── GIVEN DATA ──

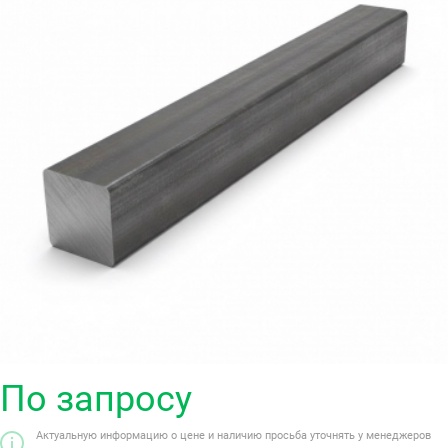
По запросу
Актуальную информацию о цене и наличию просьба уточнять у менеджеров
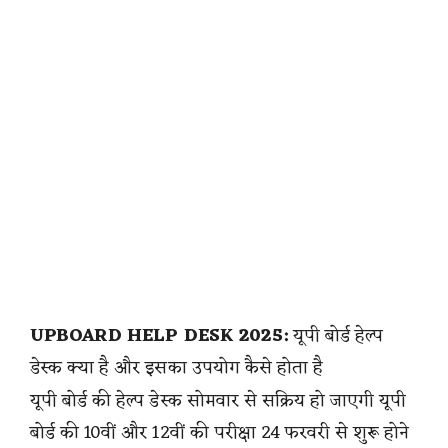
UPBOARD HELP DESK 2025:
यूपी बोर्ड हेल्प
डेस्क क्या है और इसका उपयोग कैसे होता है
यूपी बोर्ड की हेल्प डेस्क सोमवार से सक्रिय हो जाएगी यूपी
बोर्ड की 10वीं और 12वीं की परीक्षा 24 फरवरी से शुरू होने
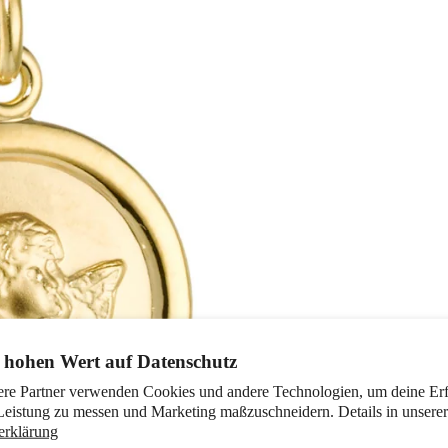
 hohen Wert auf Datenschutz
ere Partner verwenden Cookies und andere Technologien, um deine Er
Leistung zu messen und Marketing maßzuschneidern. Details in unserer
erklärung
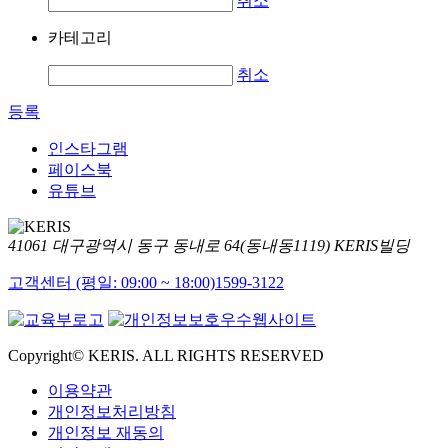
취소
카테고리
취소
등록
인스타그램
페이스북
유튜브
41061 대구광역시 동구 동내로 64(동내동1119) KERIS빌딩
고객센터 (평일: 09:00 ~ 18:00)
1599-3122
Copyright© KERIS. ALL RIGHTS RESERVED
이용약관
개인정보처리방침
개인정보 재동의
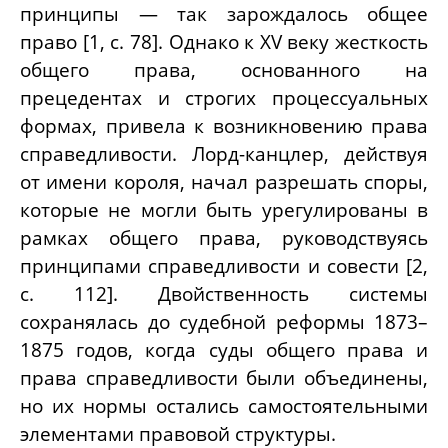
принципы — так зарождалось общее
право [1, с. 78]. Однако к XV веку жесткость
общего права, основанного на
прецедентах и строгих процессуальных
формах, привела к возникновению права
справедливости. Лорд-канцлер, действуя
от имени короля, начал разрешать споры,
которые не могли быть урегулированы в
рамках общего права, руководствуясь
принципами справедливости и совести [2,
с. 112]. Двойственность системы
сохранялась до судебной реформы 1873–
1875 годов, когда суды общего права и
права справедливости были объединены,
но их нормы остались самостоятельными
элементами правовой структуры.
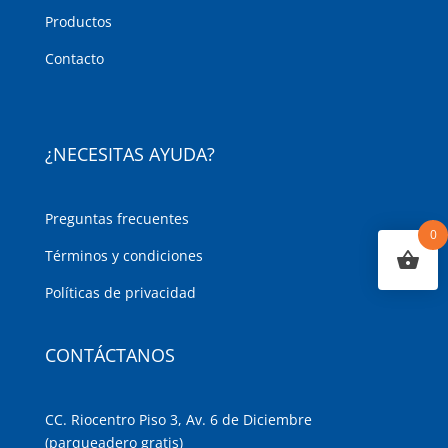
Productos
Contacto
¿NECESITAS AYUDA?
Preguntas frecuentes
0
Términos y condiciones
Políticas de privacidad
CONTÁCTANOS
CC. Riocentro Piso 3, Av. 6 de Diciembre
(parqueadero gratis)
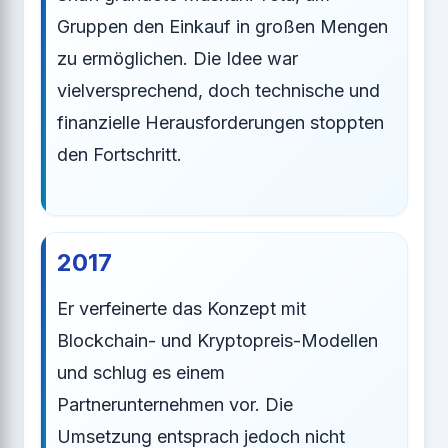
Gruppen den Einkauf in großen Mengen
zu ermöglichen. Die Idee war
vielversprechend, doch technische und
finanzielle Herausforderungen stoppten
den Fortschritt.
2017
Er verfeinerte das Konzept mit
Blockchain- und Kryptopreis-Modellen
und schlug es einem
Partnerunternehmen vor. Die
Umsetzung entsprach jedoch nicht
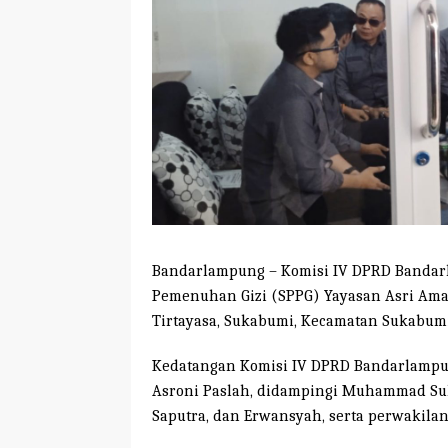
Bandarlampung – Komisi IV DPRD Bandar
Pemenuhan Gizi (SPPG) Yayasan Asri Aman
Tirtayasa, Sukabumi, Kecamatan Sukabumi
Kedatangan Komisi IV DPRD Bandarlampu
Asroni Paslah, didampingi Muhammad Suh
Saputra, dan Erwansyah, serta perwakila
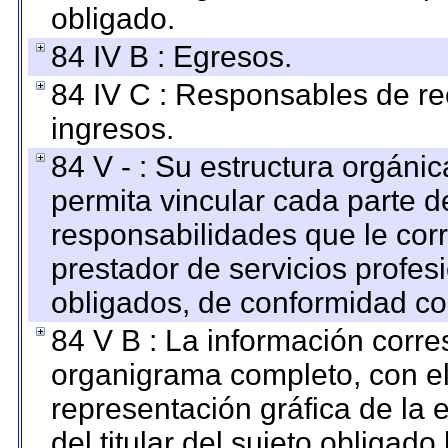
obligado.
84 IV B : Egresos.
84 IV C : Responsables de reci
ingresos.
84 V - : Su estructura orgáni
permita vincular cada parte de
responsabilidades que le cor
prestador de servicios profes
obligados, de conformidad con
84 V B : La información corre
organigrama completo, con el 
representación gráfica de la 
del titular del sujeto obligado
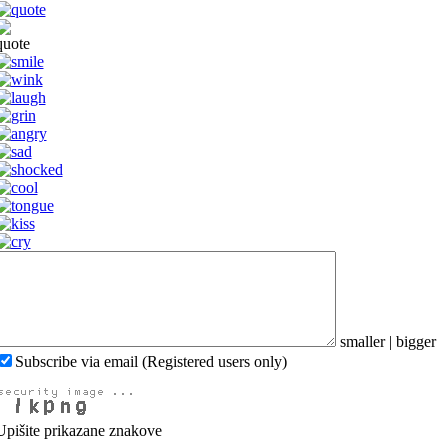
smaller
|
bigger
Subscribe via email (Registered users only)
Upišite prikazane znakove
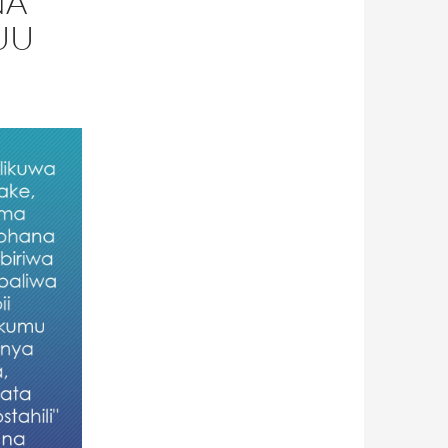
NA
UU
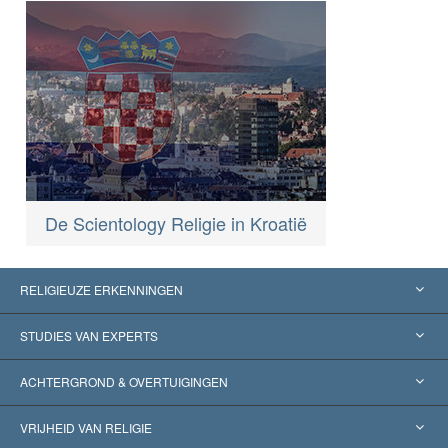
De Scientology Religie in Kroatië
RELIGIEUZE ERKENNINGEN
Verenigde Staten
STUDIES VAN EXPERTS
Wereldwijde Erkenningen
Expertises per Categorie
ACHTERGROND & OVERTUIGINGEN
Historische Beslissingen
’s Werelds Meest Vooraanstaande Experts
L. Ron Hubbard
VRIJHEID VAN RELIGIE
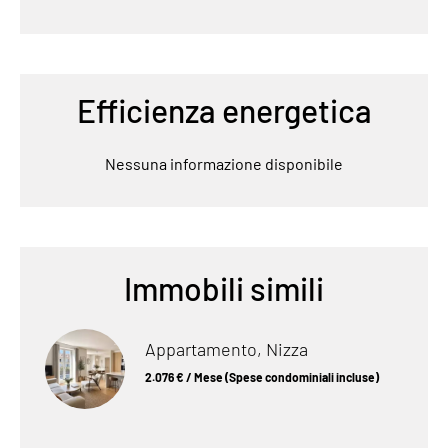
Efficienza energetica
Nessuna informazione disponibile
Immobili simili
Appartamento, Nizza
2.076 € / Mese (Spese condominiali incluse)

───

Retype the whole listing exactly. Do not include the pictures.

По запросу
Актуальную информацию о цене и наличию просьба уточнять у менеджеров
UPBOARD HELP DESK 2025:
यूपी बोर्ड हेल्प
डेस्क क्या है और इसका उपयोग कैसे होता है
यूपी बोर्ड की हेल्प डेस्क सोमवार से सक्रिय हो जाएगी यूपी
बोर्ड की 10वीं और 12वीं की परीक्षा 24 फरवरी से शुरू होने
 hohen Wert auf Datenschutz
ere Partner verwenden Cookies und andere Technologien, um deine Er
Leistung zu messen und Marketing maßzuschneidern. Details in unserer
erklärung
취소
카테고리
취소
등록
인스타그램
페이스북
유튜브
41061 대구광역시 동구 동내로 64(동내동1119) KERIS빌딩
고객센터 (평일: 09:00 ~ 18:00)
1599-3122
Copyright© KERIS. ALL RIGHTS RESERVED
이용약관
개인정보처리방침
개인정보 재동의
принципы — так зарождалось общее
право [1, с. 78]. Однако к XV веку жесткость
общего права, основанного на
прецедентах и строгих процессуальных
формах, привела к возникновению права
справедливости. Лорд-канцлер, действуя
от имени короля, начал разрешать споры,
которые не могли быть урегулированы в
рамках общего права, руководствуясь
принципами справедливости и совести [2,
с. 112]. Двойственность системы
сохранялась до судебной реформы 1873–
1875 годов, когда суды общего права и
права справедливости были объединены,
но их нормы остались самостоятельными
элементами правовой структуры.
Productos
Contacto
¿NECESITAS AYUDA?
Preguntas frecuentes
0
Términos y condiciones
Políticas de privacidad
CONTÁCTANOS
CC. Riocentro Piso 3, Av. 6 de Diciembre
(parqueadero gratis)
Gruppen den Einkauf in großen Mengen
zu ermöglichen. Die Idee war
vielversprechend, doch technische und
finanzielle Herausforderungen stoppten
den Fortschritt.
2017
Er verfeinerte das Konzept mit
Blockchain- und Kryptopreis-Modellen
und schlug es einem
Partnerunternehmen vor. Die
Umsetzung entsprach jedoch nicht
Bandarlampung – Komisi IV DPRD Bandar
Pemenuhan Gizi (SPPG) Yayasan Asri Aman
Tirtayasa, Sukabumi, Kecamatan Sukabumi
Kedatangan Komisi IV DPRD Bandarlampu
Asroni Paslah, didampingi Muhammad Suh
Saputra, dan Erwansyah, serta perwakila
obligado.
84 IV B : Egresos.
84 IV C : Responsables de reci
ingresos.
84 V - : Su estructura orgáni
permita vincular cada parte de
responsabilidades que le cor
prestador de servicios profes
obligados, de conformidad con
84 V B : La información corre
organigrama completo, con el 
representación gráfica de la 
del titular del sujeto obligado
smaller
|
bigger
Subscribe via email (Registered users only)
Upišite prikazane znakove
NA
UU
De Scientology Religie in Kroatië
RELIGIEUZE ERKENNINGEN
Verenigde Staten
STUDIES VAN EXPERTS
Wereldwijde Erkenningen
Expertises per Categorie
ACHTERGROND & OVERTUIGINGEN
Historische Beslissingen
’s Werelds Meest Vooraanstaande Experts
L. Ron Hubbard
VRIJHEID VAN RELIGIE
Efficienza energetica
Nessuna informazione disponibile
Immobili simili
Appartamento, Nizza
2.076 € / Mese (Spese condominiali incluse)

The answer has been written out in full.